How dog treats can help earthquake-hit Nepal
Tania Stafford used to make dog treats for fun, now she's using them to rebuild earthquake-torn Nepal.
Violent tremors killed 9,000 people in the region in April, and left many more without shelter and food. According to the United Nations, roughly 2.8 million people are still in need of urgent help.
“I've been lucky enough to visit Nepal about six times,” said Ms Stafford. “I have many dear friends there. Many homes are unstable and people are sleeping in cars or tents. It will take decades for the country to come back to what it is now.”
She is now selling batches of the dog treats she normally cooks up for her terrier Maili to raise money for Nepal Green Tara Foundation, a charity that is helping earthquake victims. “It is run by my friend Nima Sherpa,” said the 57-year-old.
“I was introduced to her by a friend in Nepal, and we trekked together. Since the earthquake, her foundation has done phenomenal work with a lot of financial assistance from the outside.”
After the earthquake first hit, Nepal Green Tara delivered rice and the basics to people in need. Because Nepal is very mountainous some villages could not be reached by road, and emergency supplies had to be carried in on foot.
As the months passed the victims' needs changed.
“Nima had this great idea to create care packages for women that included soap, a comb and cloth for clothing,” said Ms Stafford, who works in the Government Planning Department.
“Now they are delivering building materials such as galvanised aluminium tin, because now is the monsoon season until September and a lot of people still aren't under cover.”
Ms Stafford said she was deeply inspired by the foundation's efforts and wanted to do something to help.
She and several other Bermudians have already helped a badly hit Nepalese village. They raised $6,000 through a special dinner and silent auction.
“Now I want to help the Nepal Green Tara Foundation,” she said. “I got the idea for the dog treat fundraiser, partly from nutritionist Catherine Burns's daughter Chloe. She sold healthy snacks to raise money for the SPCA. I participated in that, and I thought it was brilliant.”
She has already made about $100 by selling dog treats.
“I originally started making them because I was bored in the winter,” said Ms Stafford. “I just thought, ‘Why am I buying these treats that are filled with the chemicals? There has to be a way to make them'. I discovered a good and easy recipe on the internet, and I have been making them for Maili ever since. They are made with human-grade ingredients including whole wheat flour, oats, an egg, a bit of milk and peanut butter.”

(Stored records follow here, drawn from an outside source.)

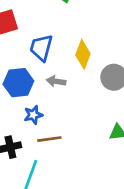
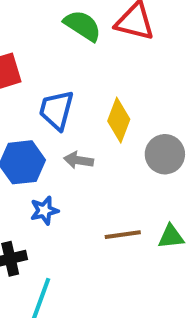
brown line: (49, 139) -> (123, 235), moved

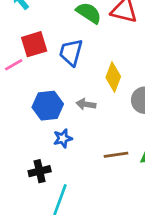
blue trapezoid: (56, 110) -> (71, 52), moved

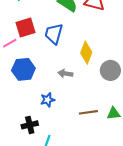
blue hexagon: (48, 106) -> (23, 69), moved

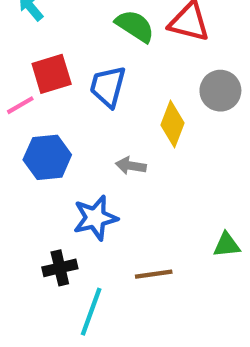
gray circle: (110, 70) -> (220, 91), moved
blue star: (48, 100) -> (95, 218), size x1.5
brown line: (88, 112) -> (154, 274), moved

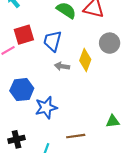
blue hexagon: (47, 157) -> (22, 90), moved
gray arrow: (131, 166) -> (62, 66), moved
black cross: (60, 268) -> (17, 139), moved

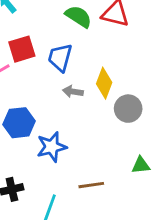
gray circle: (110, 43) -> (128, 109), moved

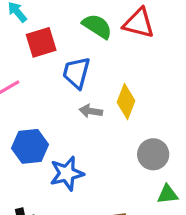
red square: (22, 49) -> (41, 42), moved
gray circle: (128, 109) -> (153, 154), moved

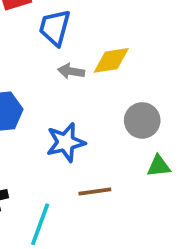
yellow diamond: (126, 102) -> (111, 60), turned 60
blue star: (67, 173) -> (66, 142), moved

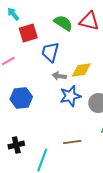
blue star: (66, 142) -> (70, 96), moved

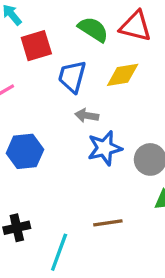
yellow diamond: (81, 70) -> (123, 75), moved

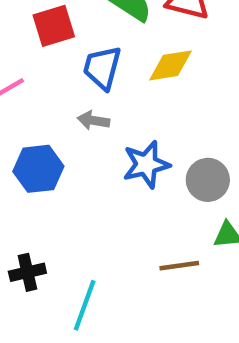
gray arrow: (87, 116) -> (93, 120), moved
brown line: (108, 223) -> (179, 266), moved

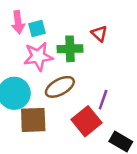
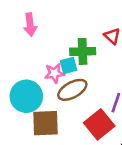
cyan square: (37, 29) -> (69, 66), moved
pink star: (38, 56) -> (54, 73), moved, size x0.7

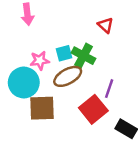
green cross: (83, 51) -> (84, 56), moved, turned 30
pink star: (54, 73) -> (40, 61), moved

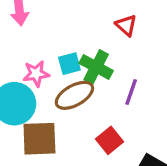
purple line: (109, 89) -> (131, 92), moved
red square: (93, 109) -> (109, 140), size x0.7

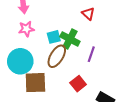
pink star: (36, 74) -> (26, 29), moved
brown ellipse: (74, 95) -> (57, 56), turned -30

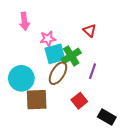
pink star: (26, 29) -> (48, 39), moved
cyan square: (54, 37) -> (55, 54), size x1.5
green cross: (70, 39) -> (71, 56), turned 30

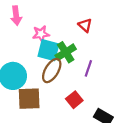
cyan square: (55, 54) -> (48, 50), turned 30

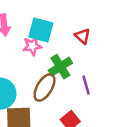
cyan square: (48, 50) -> (41, 30), moved
purple line: (88, 68) -> (86, 85), turned -35

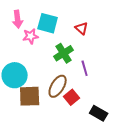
pink star: (32, 46) -> (31, 36), moved
brown ellipse: (45, 87) -> (58, 86), moved

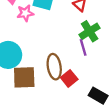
green cross: (64, 53) -> (90, 31), moved
brown ellipse: (58, 86) -> (54, 67), turned -40

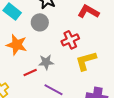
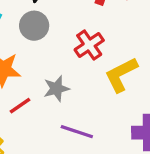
red line: (30, 73) -> (20, 106), moved

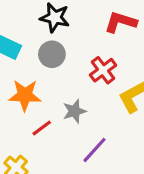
purple line: (77, 132) -> (95, 150), turned -64

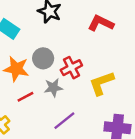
gray circle: (52, 54) -> (43, 58), moved
red cross: (103, 70) -> (71, 68), moved

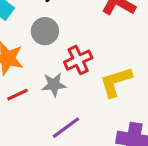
gray circle: (43, 58) -> (45, 31), moved

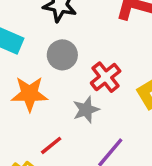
red line: (17, 95) -> (51, 145), moved

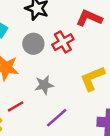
red cross: (106, 77) -> (63, 42), moved

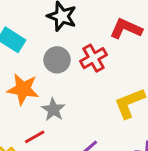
gray star: (44, 85) -> (53, 110), moved, turned -30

She tried making treats for her two cats but found them to be tough customers and gave up.
“I will make a tray of 28 treats in different sizes for a $20 donation,” she said. “All of the money will be donated. I am covering the costs of ingredients as my part. I am asking that people post pictures on Facebook of their dogs enjoying the treats.”
She had no idea how much she might raise.
“It doesn't really matter,” she said. “Every little bit helps, and I just wanted to give back to the country that has inspired me so much.”